Although it wasn’t clear at the time of the Council’s report, later investigation by state and federal authorities suggested that manipulation of wholesale electricity supplies by energy traders in Oregon and California also contributed to the crisis by creating short-term electricity shortages and transmission line congestion that boosted prices . Utilities were reluctant to invest in new generating plants or conservation for fear of stranding those investments in the future if customers left for other suppliers or if the market price of power dropped below the cost of power from new plants or the cost of the conservation investment. Additionally, the Council reported, the pattern of Columbia River runoff in 2000 “was somewhat unusual,” and this affected hydropower generation. Through April, the runoff pattern was normal, but beginning in May the runoff flattened at a level below the 61-year average and stayed low through June. As a result, the May-June weekly hydropower generation average was down 6,000-7,000 megawatt-weeks compared to the same period in 1999. According to the Council:
“The pattern of runoff fooled a number of participants in the market. The forecast was for a more or less average year. The runoff in February and march supported that forecast. It may be that decisions were made to make forward sales for June and beyond or, for those buying, to go short on the expectation of roughly average water and relatively abundant hydropower. Similarly, decisions to perform scheduled maintenance on thermal plants during the June timeframe when high volumes of runoff were expected also were made. The subsequent runoff pattern confounded those decisions and significantly reduced the amount of hydropower both to meet regional loads and for export. It also seems likely that the relatively good water conditions in 1999 obscured the tightening of supplies.”
In 2000 and 2001, precipitation would remain below normal, as would Columbia River runoff. In 2001, the runoff would be the second-lowest on record, reducing hydropower generating capacity by more than 4,000 megawatts. To hold more water in storage reservoirs for near-term hydropower generation, Bonneville declared a power emergency and virtually eliminated water spills at Snake and Columbia river dams in late May and June 2001. The Corps of Engineers barged as many juvenile fish downriver as it could collect, and migration conditions for the fish left in the river were poor. In 2001, utilities passed along high market prices to their customers in the form of rate increases, mostly in double digits.
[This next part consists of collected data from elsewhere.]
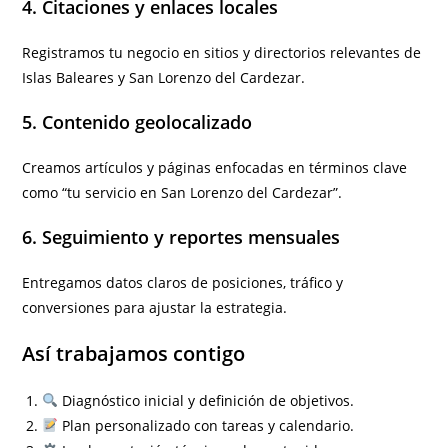
4. Citaciones y enlaces locales
Registramos tu negocio en sitios y directorios relevantes de
Islas Baleares y San Lorenzo del Cardezar.
5. Contenido geolocalizado
Creamos artículos y páginas enfocadas en términos clave
como “tu servicio en San Lorenzo del Cardezar”.
6. Seguimiento y reportes mensuales
Entregamos datos claros de posiciones, tráfico y
conversiones para ajustar la estrategia.
Así trabajamos contigo
Diagnóstico inicial y definición de objetivos.
Plan personalizado con tareas y calendario.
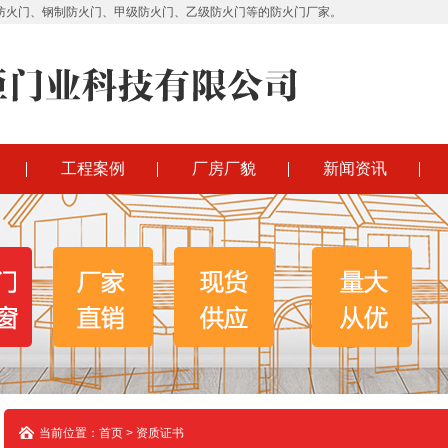
防火门、钢制防火门、甲级防火门、乙级防火门等的防火门厂家。
工程案例
厂房厂貌
新闻资讯
当前位置：首页 > 资质证书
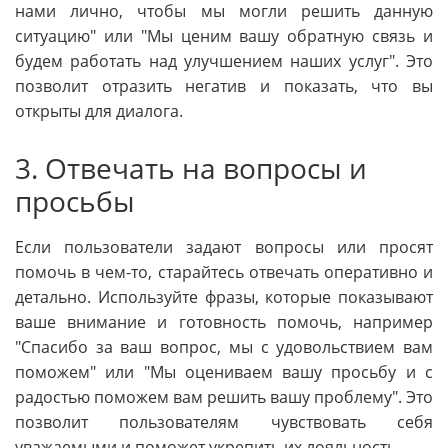
нами лично, чтобы мы могли решить данную
ситуацию" или "Мы ценим вашу обратную связь и
будем работать над улучшением наших услуг". Это
позволит отразить негатив и показать, что вы
открыты для диалога.
3. Отвечать на вопросы и
просьбы
Если пользователи задают вопросы или просят
помочь в чем-то, старайтесь отвечать оперативно и
детально. Используйте фразы, которые показывают
ваше внимание и готовность помочь, например
"Спасибо за ваш вопрос, мы с удовольствием вам
поможем" или "Мы оцениваем вашу просьбу и с
радостью поможем вам решить вашу проблему". Это
позволит пользователям чувствовать себя
уважаемыми и поможет укрепить их лояльность.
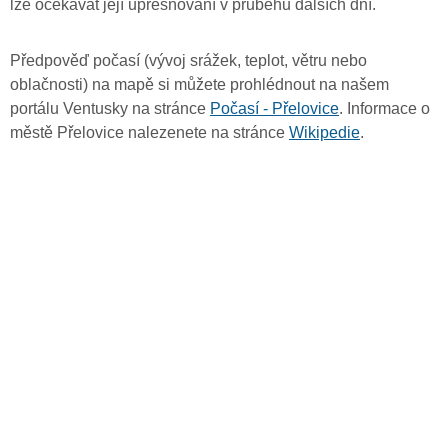
lze očekávat její upřesňování v průběhu dalších dní.
Předpověď počasí (vývoj srážek, teplot, větru nebo
oblačnosti) na mapě si můžete prohlédnout na našem
portálu Ventusky na stránce
Počasí - Přelovice
. Informace o
městě Přelovice nalezenete na stránce
Wikipedie
.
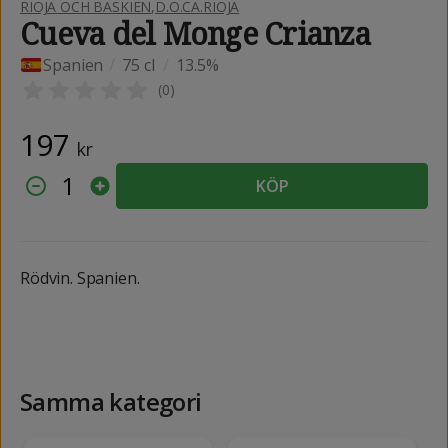
RIOJA OCH BASKIEN
,
D.O.CA.RIOJA
Cueva del Monge Crianza
Spanien
/
75 cl
/
13.5%
(
0
)
197
kr
1
KÖP
Rödvin. Spanien.
Samma kategori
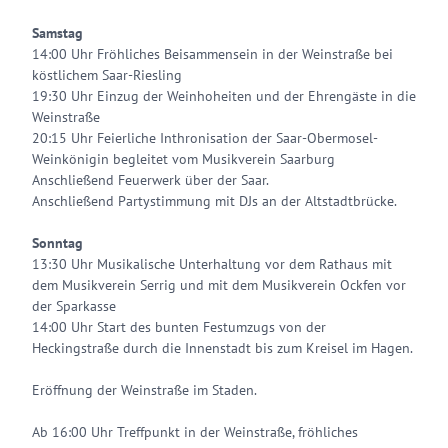
Samstag
14:00 Uhr Fröhliches Beisammensein in der Weinstraße bei
köstlichem Saar-Riesling
19:30 Uhr Einzug der Weinhoheiten und der Ehrengäste in die
Weinstraße
20:15 Uhr Feierliche Inthronisation der Saar-Obermosel-
Weinkönigin begleitet vom Musikverein Saarburg
Anschließend Feuerwerk über der Saar.
Anschließend Partystimmung mit DJs an der Altstadtbrücke.
Sonntag
13:30 Uhr Musikalische Unterhaltung vor dem Rathaus mit
dem Musikverein Serrig und mit dem Musikverein Ockfen vor
der Sparkasse
14:00 Uhr Start des bunten Festumzugs von der
Heckingstraße durch die Innenstadt bis zum Kreisel im Hagen.
Eröffnung der Weinstraße im Staden.
Ab 16:00 Uhr Treffpunkt in der Weinstraße, fröhliches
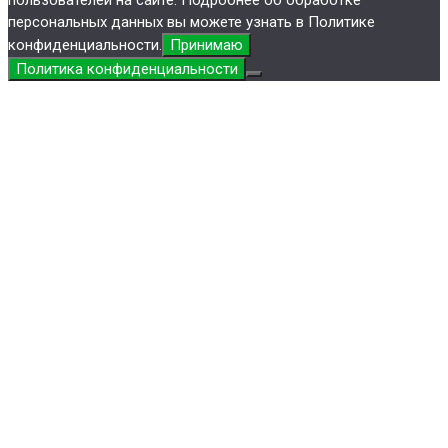
пользователей на сайте. Подробнее об обработке
персональных данных вы можете узнать в Политике
конфиденциальности.
Принимаю
Политика конфиденциальности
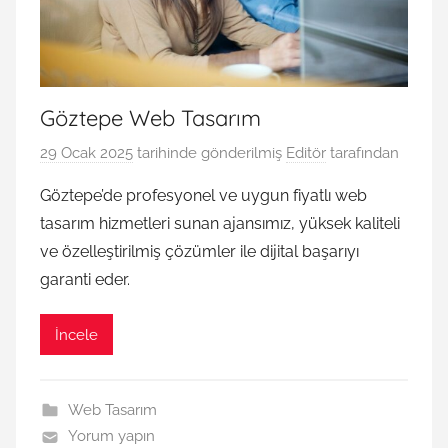
Göztepe Web Tasarım
29 Ocak 2025
tarihinde gönderilmiş
Editör
tarafından
Göztepe’de profesyonel ve uygun fiyatlı web
tasarım hizmetleri sunan ajansımız, yüksek kaliteli
ve özelleştirilmiş çözümler ile dijital başarıyı
garanti eder.
İncele
Web Tasarım
Yorum yapın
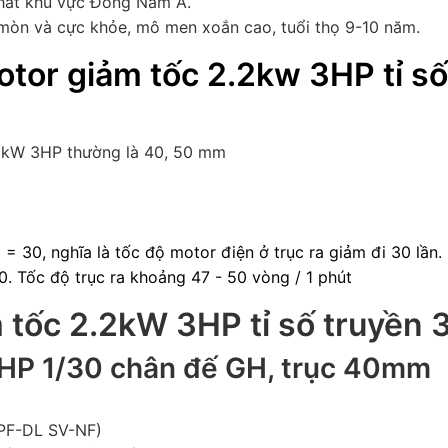
nhất khu vực Đông Nam Á.
mòn và cực khỏe, mô men xoắn cao, tuổi thọ 9-10 năm.
tor giảm tốc 2.2kw 3HP tỉ số
kW 3HP thường là 40, 50 mm
 = 30, nghĩa là tốc độ motor điện ở trục ra giảm đi 30 lần.
. Tốc độ trục ra khoảng 47 - 50 vòng / 1 phút
 tốc 2.2kW 3HP tỉ số truyền 
HP 1/30 chân đế GH, trục 40mm
PF-DL SV-NF)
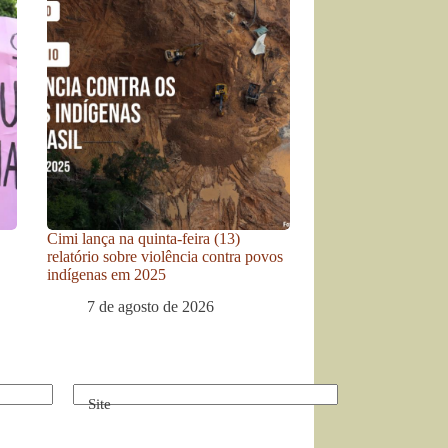
Cimi lança na quinta-feira (13)
relatório sobre violência contra povos
indígenas em 2025
7 de agosto de 2026
Site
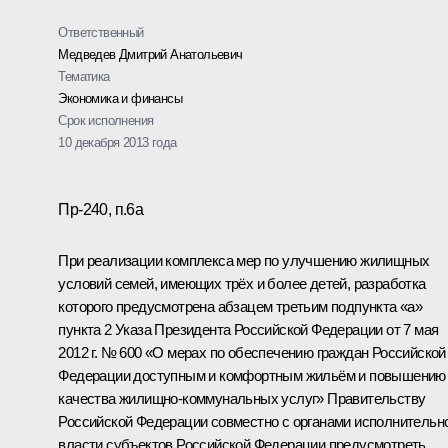
Ответственный
Медведев Дмитрий Анатольевич
Тематика
Экономика и финансы
Срок исполнения
10 декабря 2013 года
Пр-240, п.6а
При реализации комплекса мер по улучшению жилищных
условий семей, имеющих трёх и более детей, разработка
которого предусмотрена абзацем третьим подпункта «а»
пункта 2 Указа Президента Российской Федерации от 7 мая
2012 г. № 600 «О мерах по обеспечению граждан Российской
Федерации доступным и комфортным жильём и повышению
качества жилищно-коммунальных услуг» Правительству
Российской Федерации совместно с органами исполнительн
власти субъектов Российской Федерации предусмотреть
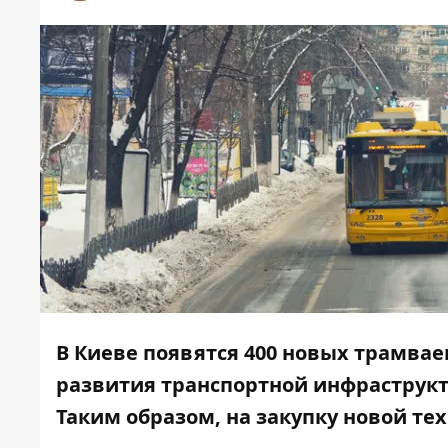
В Киеве появятся 400 новых трамвае
развития транспортной инфраструкту
Таким образом, на закупку новой тех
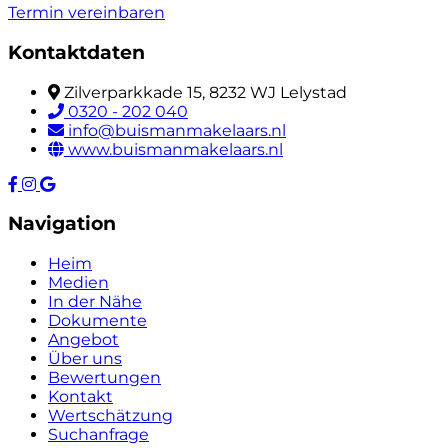
Termin vereinbaren
Kontaktdaten
Zilverparkkade 15, 8232 WJ Lelystad
0320 - 202 040
info@buismanmakelaars.nl
www.buismanmakelaars.nl
Navigation
Heim
Medien
In der Nähe
Dokumente
Angebot
Über uns
Bewertungen
Kontakt
Wertschätzung
Suchanfrage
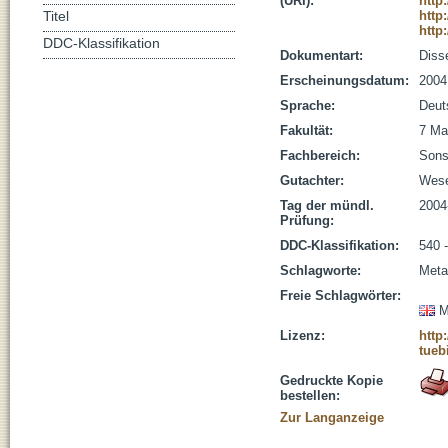
(URI):
http
http
Titel
http
DDC-Klassifikation
Dokumentart:
Disse
Erscheinungsdatum:
2004
Sprache:
Deut
Fakultät:
7 Ma
Fachbereich:
Sons
Gutachter:
Wese
Tag der mündl.
2004
Prüfung:
DDC-Klassifikation:
540 
Schlagworte:
Meta
Freie Schlagwörter:
M
Lizenz:
http
tueb
Gedruckte Kopie
bestellen:
Zur Langanzeige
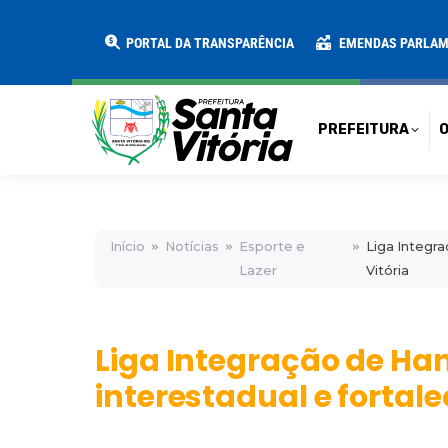
PREFEITURA
O MUNICÍPIO
SECRE
PORTAL DA TRANSPARÊNCIA
EMENDAS PARLA
PREFEITURA
O
Início
Notícias
Esporte e
Liga Integr
Lazer
Vitória
Liga Integração de H
interestadual e fortal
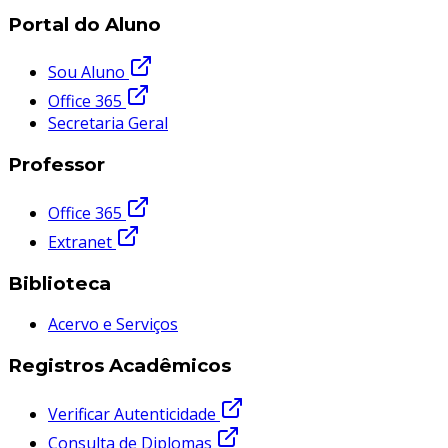
Portal do Aluno
Sou Aluno
Office 365
Secretaria Geral
Professor
Office 365
Extranet
Biblioteca
Acervo e Serviços
Registros Acadêmicos
Verificar Autenticidade
Consulta de Diplomas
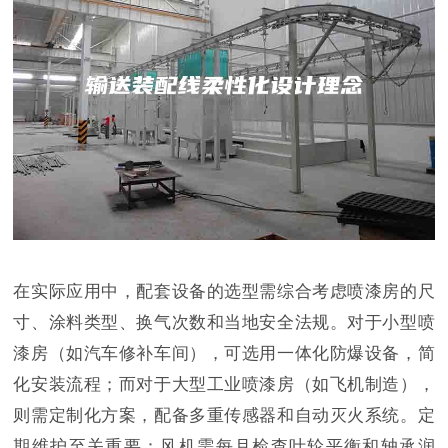
在实际应用中，配套设备的选型需综合考虑喷漆房的尺
寸、涂料类型、换气次数和当地安全法规。对于小型喷
漆房（如汽车修补车间），可选用一体化防爆设备，简
化安装流程；而对于大型工业喷漆房（如飞机制造），
则需定制化方案，配备多重传感器和自动灭火系统。定
期维护至关重要：风机需每月检查叶轮平衡和轴承润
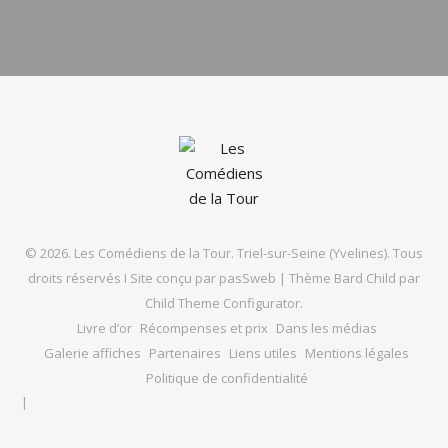
© 2026. Les Comédiens de la Tour. Triel-sur-Seine (Yvelines). Tous
droits réservés I Site conçu par
pasSweb
|
Thème Bard Child par
Child Theme Configurator
.
Livre d’or
Récompenses et prix
Dans les médias
Galerie affiches
Partenaires
Liens utiles
Mentions légales
Politique de confidentialité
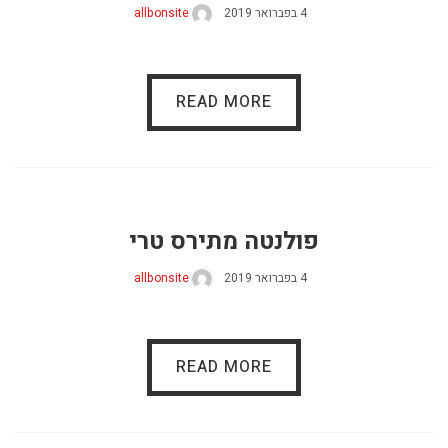
4 בפברואר 2019
allbonsite
READ MORE
פולנטה מתירס טרי
4 בפברואר 2019
allbonsite
READ MORE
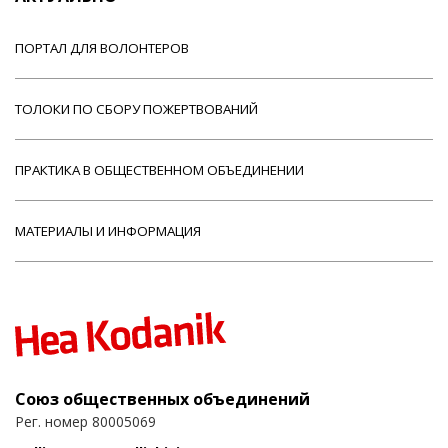
ПОРТАЛ ДЛЯ ВОЛОНТЕРОВ
ТОЛОКИ ПО СБОРУ ПОЖЕРТВОВАНИЙ
ПРАКТИКА В ОБЩЕСТВЕННОМ ОБЪЕДИНЕНИИ
МАТЕРИАЛЫ И ИНФОРМАЦИЯ
Союз общественных объединений
Рег. номер 80005069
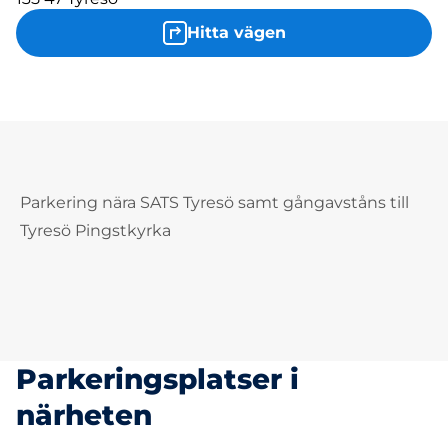
Hitta vägen
Parkering nära SATS Tyresö samt gångavståns till
Tyresö Pingstkyrka
Parkeringsplatser i
närheten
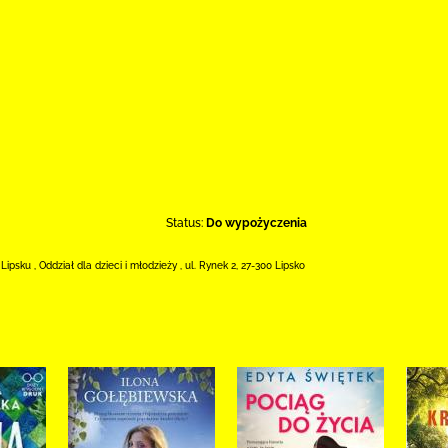
Status:
Do wypożyczenia
 Lipsku
,
Oddział dla dzieci i młodzieży ,
ul. Rynek 2
,
27-300 Lipsko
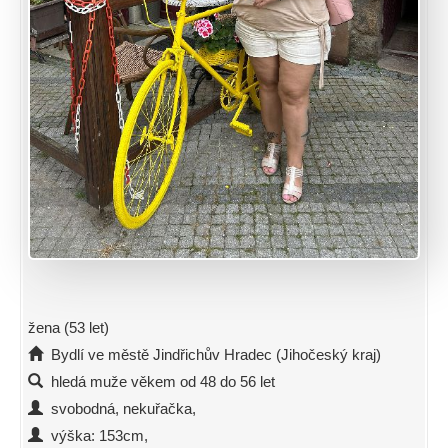
žena (53 let)
Bydlí ve městě Jindřichův Hradec (Jihočeský kraj)
hledá muže věkem od 48 do 56 let
svobodná, nekuřačka,
výška: 153cm,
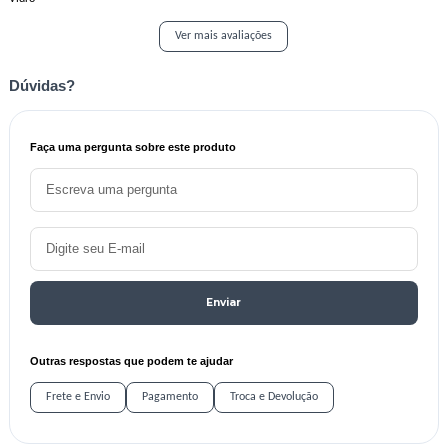
Ver mais avaliações
Dúvidas?
Faça uma pergunta sobre este produto
Enviar
Outras respostas que podem te ajudar
Frete e Envio
Pagamento
Troca e Devolução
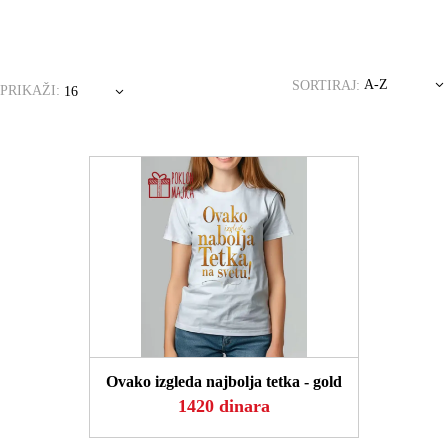
A-Z
SORTIRAJ:
PRIKAŽI:
16
POGLEDAJ
Ovako izgleda najbolja tetka - gold
1420 dinara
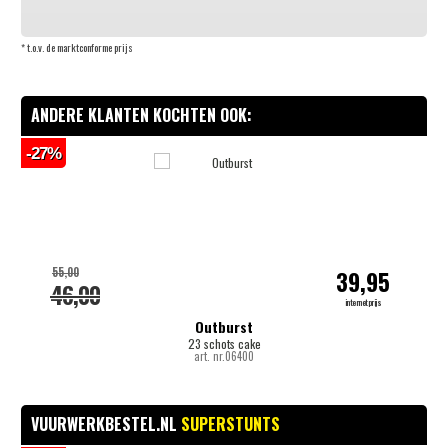
* t.o.v. de marktconforme prijs
ANDERE KLANTEN KOCHTEN OOK:
-27%
55,00
39,95
46,00
internetprijs
Outburst
23 schots cake
art. nr.06400
VUURWERKBESTEL.NL
SUPERSTUNTS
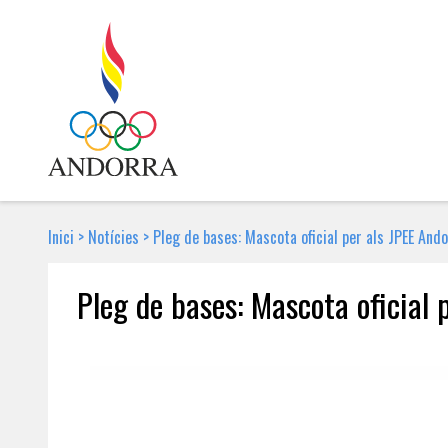
Inici
>
Notícies
>
Pleg de bases: Mascota oficial per als JPEE And
Pleg de bases: Mascota oficial
29 DE GENER DE 2020 | NOTÍCIA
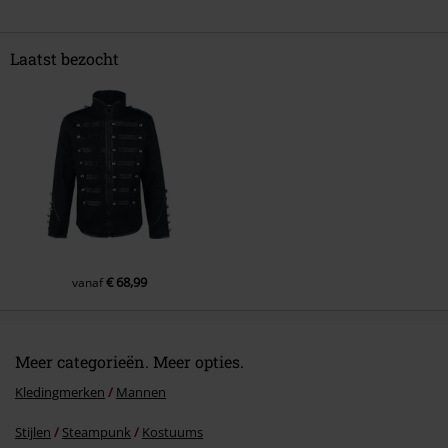
Laatst bezocht
Commentaar versturen
€ 68,99
vanaf
Meer categorieën. Meer opties.
Kledingmerken
Mannen
Stijlen
Steampunk
Kostuums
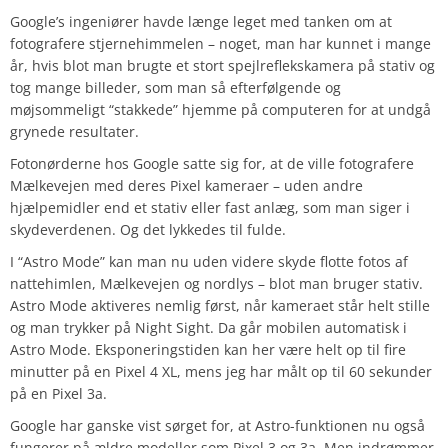
Google’s ingeniører havde længe leget med tanken om at
fotografere stjernehimmelen – noget, man har kunnet i mange
år, hvis blot man brugte et stort spejlreflekskamera på stativ og
tog mange billeder, som man så efterfølgende og
møjsommeligt “stakkede” hjemme på computeren for at undgå
grynede resultater.
Fotonørderne hos Google satte sig for, at de ville fotografere
Mælkevejen med deres Pixel kameraer – uden andre
hjælpemidler end et stativ eller fast anlæg, som man siger i
skydeverdenen. Og det lykkedes til fulde.
I “Astro Mode” kan man nu uden videre skyde flotte fotos af
nattehimlen, Mælkevejen og nordlys – blot man bruger stativ.
Astro Mode aktiveres nemlig først, når kameraet står helt stille
og man trykker på Night Sight. Da går mobilen automatisk i
Astro Mode. Eksponeringstiden kan her være helt op til fire
minutter på en Pixel 4 XL, mens jeg har målt op til 60 sekunder
på en Pixel 3a.
Google har ganske vist sørget for, at Astro-funktionen nu også
fungerer på ældre modeller som Pixel 3 og 3a. Men indrømmer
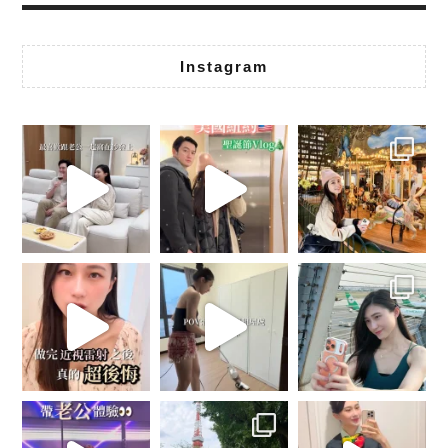
Instagram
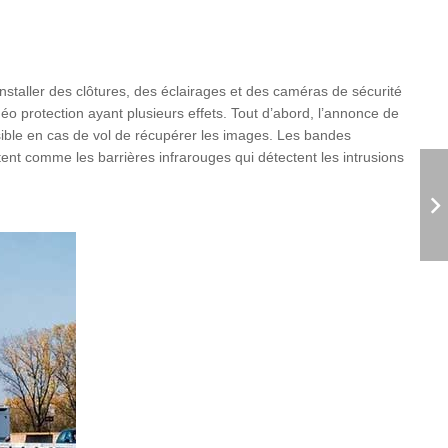
nstaller des clôtures, des éclairages et des caméras de sécurité
éo protection ayant plusieurs effets. Tout d’abord, l’annonce de
ssible en cas de vol de récupérer les images. Les bandes
stent comme les barrières infrarouges qui détectent les intrusions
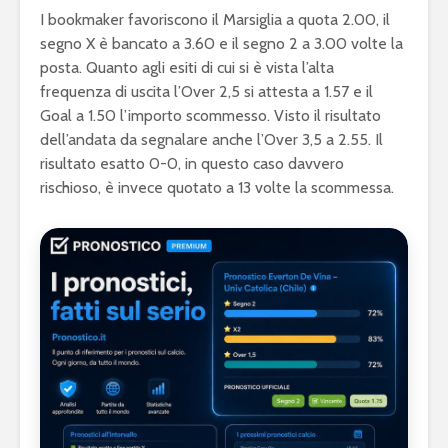
I bookmaker favoriscono il Marsiglia a quota 2.00, il
segno X è bancato a 3.60 e il segno 2 a 3.00 volte la
posta. Quanto agli esiti di cui si è vista l’alta
frequenza di uscita l’Over 2,5 si attesta a 1.57 e il
Goal a 1.50 l’importo scommesso. Visto il risultato
dell’andata da segnalare anche l’Over 3,5 a 2.55. Il
risultato esatto 0-0, in questo caso davvero
rischioso, è invece quotato a 13 volte la scommessa.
The region’s economy took a downturn. Industrial demand for power dropped by about 20 percent, led by shutdowns in the aluminum industry.
But new power plants and conservation were being rushed to completion. Between 2000 and the end of 2002, the region added about 2,600 megawatts of natural gas-fired generation, 450 megawatts of wind generation and 200 megawatts of new energy conservation. Another 1,000 megawatts, mostly in gas-fired plants, was added by the end of 2003.
These additions combined with a return to more normal hydropower conditions brought market prices back to normal levels, but the rate increases remained in place to pay off the debt utilities incurred during the energy crisis. The Power and Conservation Council reported in 2004 that the power supply should remain adequate through at least 2010 if demand grows at the predicted rate of about 1.3 percent per year. But after that, the market again could force the region into a crisis of supply and demand. This time, however, the region’s utilities and Bonneville should be better prepared to take actions that will both reduce demand and add supply in increments as demand requires.